To make any modification through fdisk command line utility, we need to have superuser privileges. If you don’t have one then contact your system administrator for assistance.

Make changes to the Partition table

Identify you USB device with the help of lsblk command.

lsblk -p

Output may resemble –

/dev/sda 8:0 0 465.8G 0 disk 
├─/dev/sda1 8:1 0 512M 0 part /boot/efi
├─/dev/sda2 8:2 0 4.7G 0 part 
└─/dev/sda3 8:5 0 414.6G 0 part /
/dev/sdc 8:32 1 7.2G 0 disk 
└─/dev/sdc1 8:33 1 1.8G 0 part /media/<username>/UUID-Device
/dev/sr0 11:0 1 1024M 0 rom

The naming scheme for disk devices is /dev/sdX, where X can be a,b,c, etc. It is order in which our disk device was found. It may be different for your USB device, in our case it is /dev/sdc. Furthermore, /dev/sdc1 (of our .iso file size i.e. 1.8G) is the partition already present on our USB stick. The rest of the space i.e. 5.4G is available on our USB stick as free space.

So, in order to make our USB stick as a storage device we have to delete the /dev/sdc1 partition first. Thereafter, we will be utilizing the free space i.e. 7.2G to create a new partition through fdisk command line utility.

Thus, to make modifications through fdisk command line utility, run the following in terminal –

sudo fdisk /dev/sdc

You can press m for help or more options. Press p to print the partition table  –

Command (m for help): p

it may return –

Device Boot Start End Sectors Size Id Type
/dev/sdc1 2048 3737599 3735552 1.8G 83 Linux

To delete the partition, press d

command (m for help): d

it will automatically delete the partition if your partition table contains just one partition. Otherwise, enter the partitions number. The output may resemble –

Selected partition 1
Partition 1 has been deleted.

Now, the free space of size 7.2G (may depend on storage size of your USB stick) is available to us. To create a new partition on available free space, use the option n

Command (m for help): n
Partition type
p primary (0 primary, 0 extended, 4 free)
e extended (container for logical partitions)
Select (default p): p
Partition number (1-4, default 1): 
First sector (2048-15138815, default 2048): 
Last sector, +/-sectors or +/-size{K,M,G,T,P} (2048-15138815, default 15138815):

Created a new partition 1 of type 'Linux' and of size 7.2 GiB.

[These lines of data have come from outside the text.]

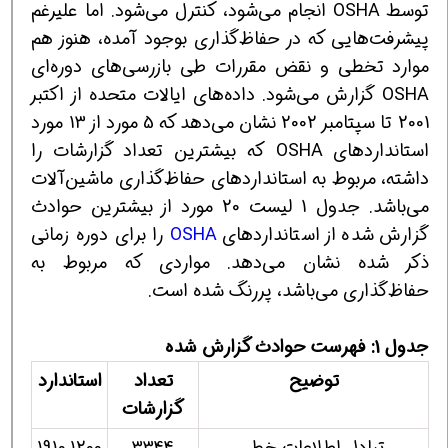
توسط OSHA انجام می‌شود، كنترل می‌شود. اما علیرغم
پیشرفت‌هایی كه در حفاظ‌گذاری بوجود آمده، هنوز هم
موارد تخطی و نقض مقررات طی بازرسی‌های دوره‌ای
OSHA گزارش می‌شود. داده‌های ایالات متحده از اكتبر
2001 تا سپتامبر 2002 نشان می‌دهد كه 5 مورد از 13 مورد
استانداردهای OSHA كه بیشترین تعداد گزارشات را
داشته، مربوط به استانداردهای حفاظ‌گذاری ماشین‌آلات
می‌باشد. جدول 1 لیست 20 مورد از بیشترین حوادث
گزارش شده از استانداردهای
OSHA
را برای دوره زمانی
ذكر شده نشان می‌دهد. مواردی كه مربوط به
حفاظ‌گذاری می‌باشد، پررنگ شده است.
جدول 1: فهرست حوادث گزارش شده
توضیح
تعداد
استاندارد
گزارشات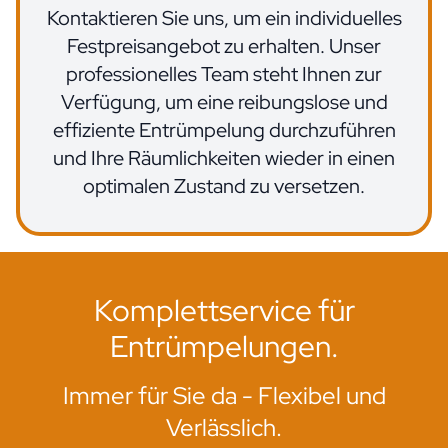
Kontaktieren Sie uns, um ein individuelles
Festpreisangebot zu erhalten. Unser
professionelles Team steht Ihnen zur
Verfügung, um eine reibungslose und
effiziente Entrümpelung durchzuführen
und Ihre Räumlichkeiten wieder in einen
optimalen Zustand zu versetzen.
Komplettservice für
Entrümpelungen.
Immer für Sie da - Flexibel und
Verlässlich.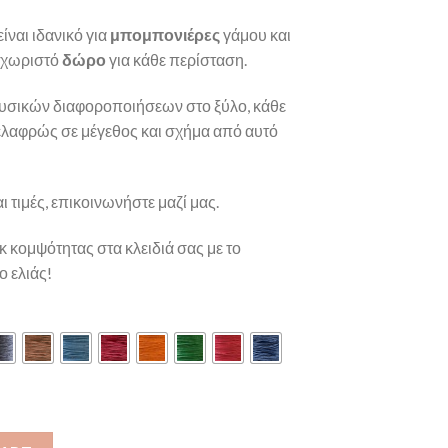
ίναι ιδανικό για
μπομπονιέρες
γάμου και
ξεχωριστό
δώρο
για κάθε περίσταση.
υσικών διαφοροποιήσεων στο ξύλο, κάθε
λαφρώς σε μέγεθος και σχήμα από αυτό
ι τιμές, επικοινωνήστε μαζί μας.
κ κομψότητας στα κλειδιά σας με το
 ελιάς!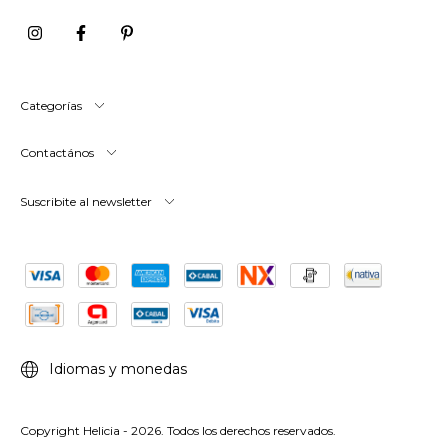
Categorías
Contactános
Suscribite al newsletter
Idiomas y monedas
Copyright Helicia - 2026. Todos los derechos reservados.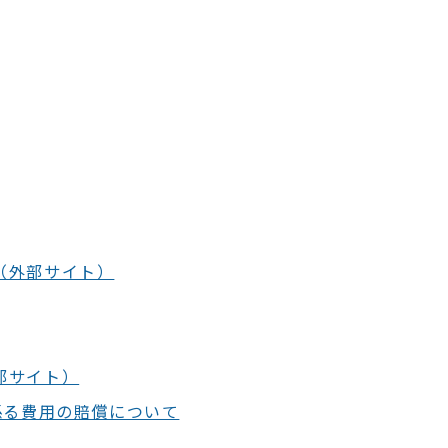
（外部サイト）
部サイト）
係る費用の賠償について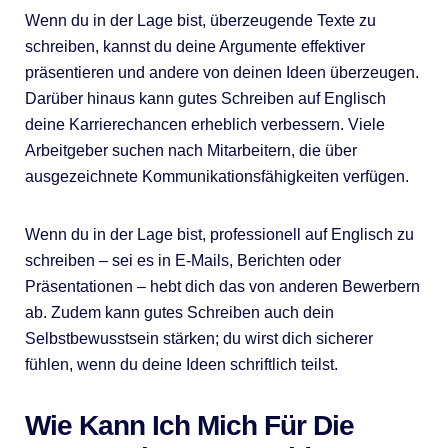
Wenn du in der Lage bist, überzeugende Texte zu
schreiben, kannst du deine Argumente effektiver
präsentieren und andere von deinen Ideen überzeugen.
Darüber hinaus kann gutes Schreiben auf Englisch
deine Karrierechancen erheblich verbessern. Viele
Arbeitgeber suchen nach Mitarbeitern, die über
ausgezeichnete Kommunikationsfähigkeiten verfügen.
Wenn du in der Lage bist, professionell auf Englisch zu
schreiben – sei es in E-Mails, Berichten oder
Präsentationen – hebt dich das von anderen Bewerbern
ab. Zudem kann gutes Schreiben auch dein
Selbstbewusstsein stärken; du wirst dich sicherer
fühlen, wenn du deine Ideen schriftlich teilst.
Wie Kann Ich Mich Für Die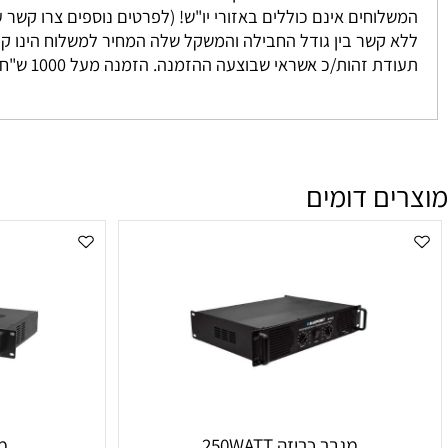
 נאספים מהמחסן שלנו ישירות אליכם. אנו מתחייבים להגיע בין 3-7 ימים למעט מקרים חריגים אשר אינם ניתנים לשליטתנו. לרוב המשלוח יגיע אליכם עד 2 י
וחים אינם כוללים באזורי יו"ש! (לפרטים נוספים צרו קשר עם מחלקת המכיר
זהות/כ אשראי שבוצעה ההזמנה. הזמנה מעל 1000 ש"ח ומעלה אינה מחויבת בדמי משלוח
ם דומים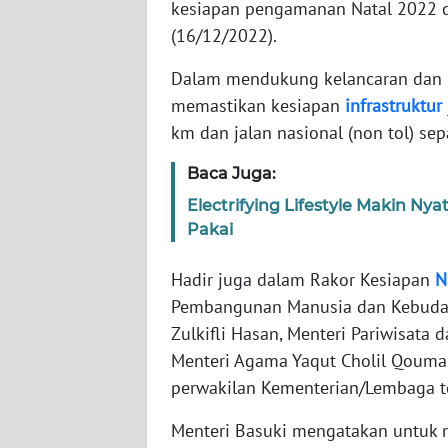
kesiapan pengamanan Natal 2022 da
NET
(16/12/2022).
FORJASIDA
Dalam mendukung kelancaran dan k
memastikan kesiapan
infrastruktur
TAMBANG
km dan jalan nasional (non tol) s
NEWS
Baca Juga:
JURNAL
Electrifying Lifestyle Makin N
MARITIM
Pakai
Hadir juga dalam Rakor Kesiapan
N
FISUELRI
Pembangunan Manusia dan Kebuday
Zulkifli Hasan, Menteri Pariwisata
BERKAT
Menteri Agama Yaqut Cholil Qoumas, 
NEWS
perwakilan Kementerian/Lembaga te
ANUGERAH
Menteri Basuki mengatakan untuk m
NEWS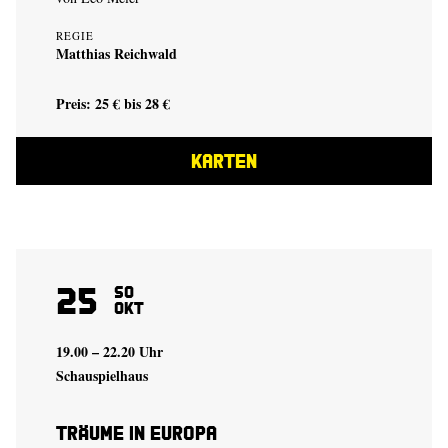
REGIE
Matthias Reichwald
Preis: 25 € bis 28 €
KARTEN
25
So
Okt
19.00 – 22.20 Uhr
Schauspielhaus
Träume in Europa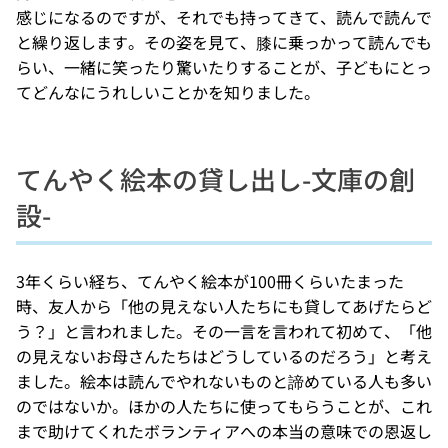
感じになるのですが、それでも持ってきて、読んで読んで
と繰り返します。その姿を見て、膝に乗っかって読んでも
らい、一緒に笑ったり驚いたりすることが、子どもにとっ
てどんなにうれしいことかを知りました。
てんやく絵本の貸し出し-文庫の創
設-
3年くらい経ち、てんやく絵本が100冊くらいたまった
時、友人から「他の見えない人たちにも貸してあげたらど
う？」と言われました。その一言を言われて初めて、「他
の見えないお母さんたちはどうしているのだろう」と考え
ました。絵本は読んでやれないものと諦めている人も多い
のではないか。ほかの人たちに使ってもらうことが、これ
まで助けてくれたボランティアへの本当の意味での恩返し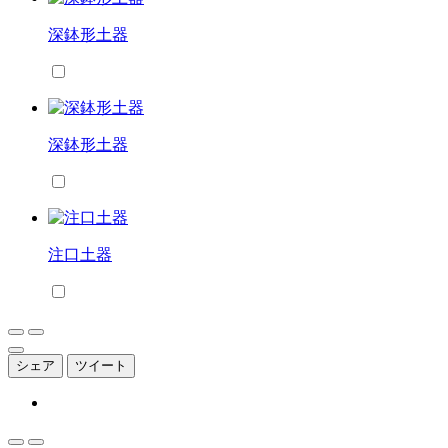
深鉢形土器
深鉢形土器
注口土器
シェア
ツイート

If you want multiple partitions for your USB stick, choose the appropriate options on prompt. Otherwise, default options can be chosen. We just pressed enter when asked for choices. The final outcome is – the fdisk utility has created a new partition of size 7.2GB of type ‘Linux’.

Next, we have to write changes to our partition table. Use the w option accordingly.

Command (m for help): w
The partition table has been altered.
Calling ioctl() to re-read partition table.
Syncing disks.

So, far we have created a new partition of size 7.2G which can be verified by lsblk command.

lsblk -p

Output –

/dev/sdc 8:32 1 7.2G 0 disk 
└─/dev/sdc1 8:33 1 7.2G 0 part
Format your Partition /dev/sdc1

Now, to use USB stick as a storage device we will have to format the /dev/sdc1 partition. This can be achieved through mkfs.vfat command line utility. If you want to format it to other types – read the man pages of mkfs command line utility.

 man mkfs

To format the /dev/sdc1 as FAT32 run the following –

sudo mkfs.vfat -F 32 /dev/sdc1

Lastly, use the command partprobe to inform the Operating system for the partition tables changes we just did.

# sudo partprobe

In conclusion, we have made our bootable USB stick to act as storage device through fdisk command line utility.